New York reformed their healthcare system two decades ago in a way that drove up insurance premiums for the individual market, said Merrill Matthews, a scholar at the Institute for Policy Innovation. The state prohibited insurance companies from denying coverage and required them to offer the same premiums to everyone, what is called “community rating.”
However, the state did not require everyone to buy insurance, causing the pool of those buying insurance to shrink and the cost of insurance to skyrocket to among the highest in the nation, what Matthews called a “death spiral.”
“It might actually make it a little less irrational,” Matthews said about Obamacare’s effect on New York’s system.
The effect of the exchanges in California presents another complicated case, experts said.
California released the insurance plans being sold on their exchange in May and touted the exchange’s success in driving down costs.
“The rates submitted to Covered California for the 2014 individual market ranged from 2 percent above to 29 percent below the 2013 average premium for small employer plans in California’s most populous regions,” Covered California’s statement said.
These comparisons are inapt, experts said.
“First of all, you have to compare apples and apples,” said Sally Pipes, president of the San Francisco-based Pacific Research Institute.
The price of an individual plan is often better than that of a small group plan, said Haislmaier.
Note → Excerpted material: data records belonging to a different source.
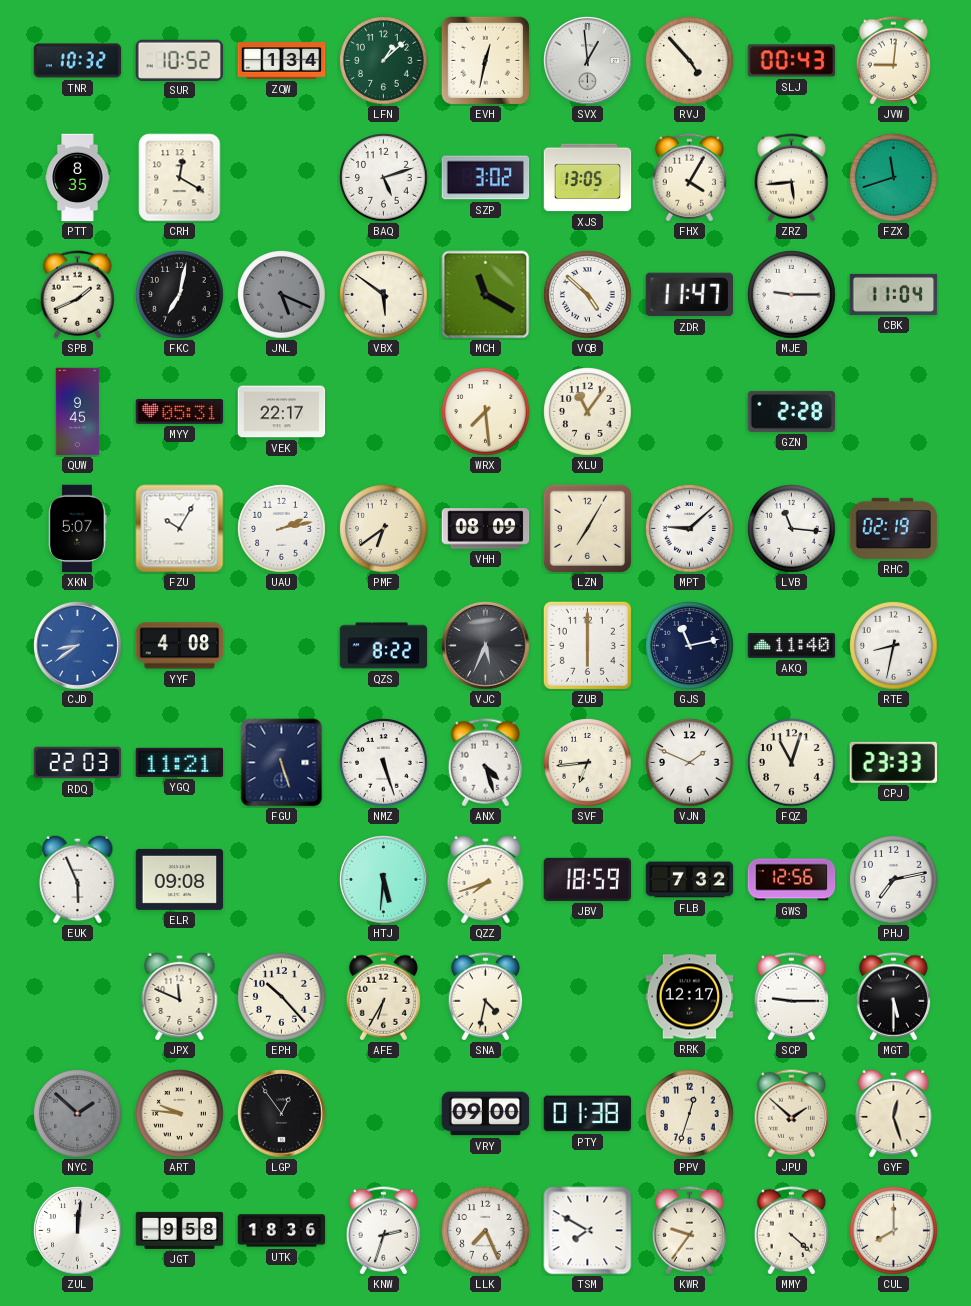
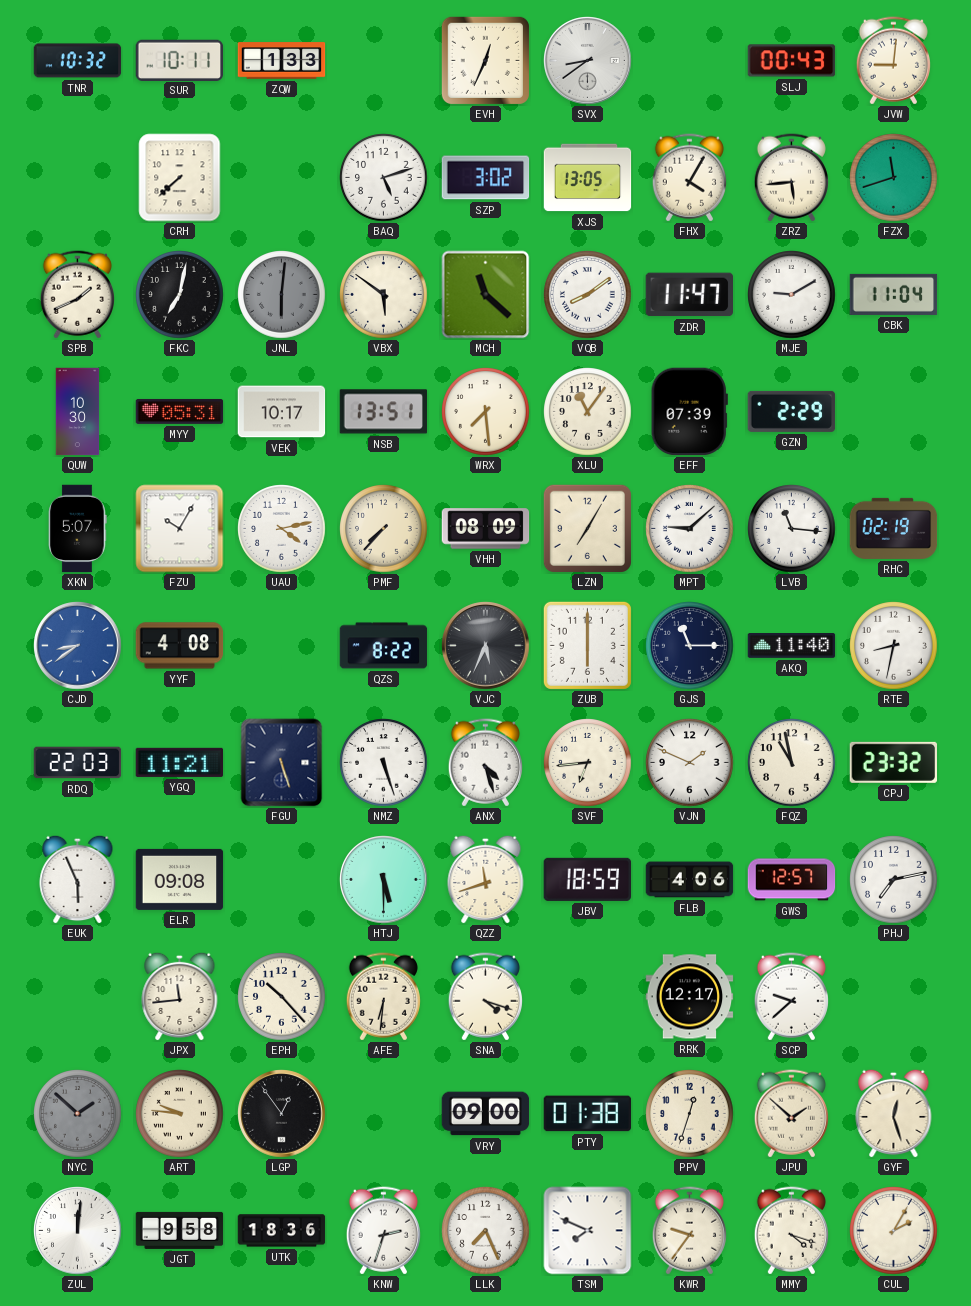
SUR: 10:52 -> 10:11
ZQW: 1:34 -> 1:33
LFN: 1:08 -> none
EVH: 12:32 -> 12:34
SVX: 12:59 -> 8:39
RVJ: 4:53 -> none
PTT: 8:35 -> none
CRH: 12:20 -> 7:38
JNL: 5:19 -> 6:01
MCH: 11:20 -> 11:22
VQB: 4:52 -> 8:09
MJE: 9:15 -> 9:10
QUW: 9:45 -> 10:30
VEK: 22:17 -> 10:17
NSB: none -> 13:51
EFF: none -> 07:39
GZN: 2:28 -> 2:29
UAU: 2:13 -> 4:13
PMF: 6:39 -> 7:37
GJS: 11:13 -> 11:15
FQZ: 11:03 -> 10:58
CPJ: 23:33 -> 23:32
HTJ: 5:31 -> 5:30
QZZ: 7:42 -> 11:42
FLB: 7:32 -> 4:06
GWS: 12:56 -> 12:57
JPX: 11:49 -> 11:44
AFE: 6:35 -> 6:31
SNA: 4:32 -> 4:18
SCP: 9:15 -> 9:38
MGT: 5:30 -> none
TSM: 7:50 -> 7:49
MMY: 4:22 -> 4:18
CUL: 8:00 -> 2:05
Comparing the two creates the false illusion that the exchanges are dropping prices.
Covered California conceded in the statement that a direct comparison of plans is difficult but argued that the comparison is justified. “Both the small employer market and Covered California are competitive markets and offer guaranteed issue,” they said.
However, Pipes argued that the actual price of insurance has risen dramatically under the new insurance regime. The price of silver-level health insurance plans (the second lowest on the four-tiered rating system) for a 40-year-old man has risen 149 percent, from $94 per month to $234 per month, Pipes said.
“There’s no question it’s more expensive,” she said.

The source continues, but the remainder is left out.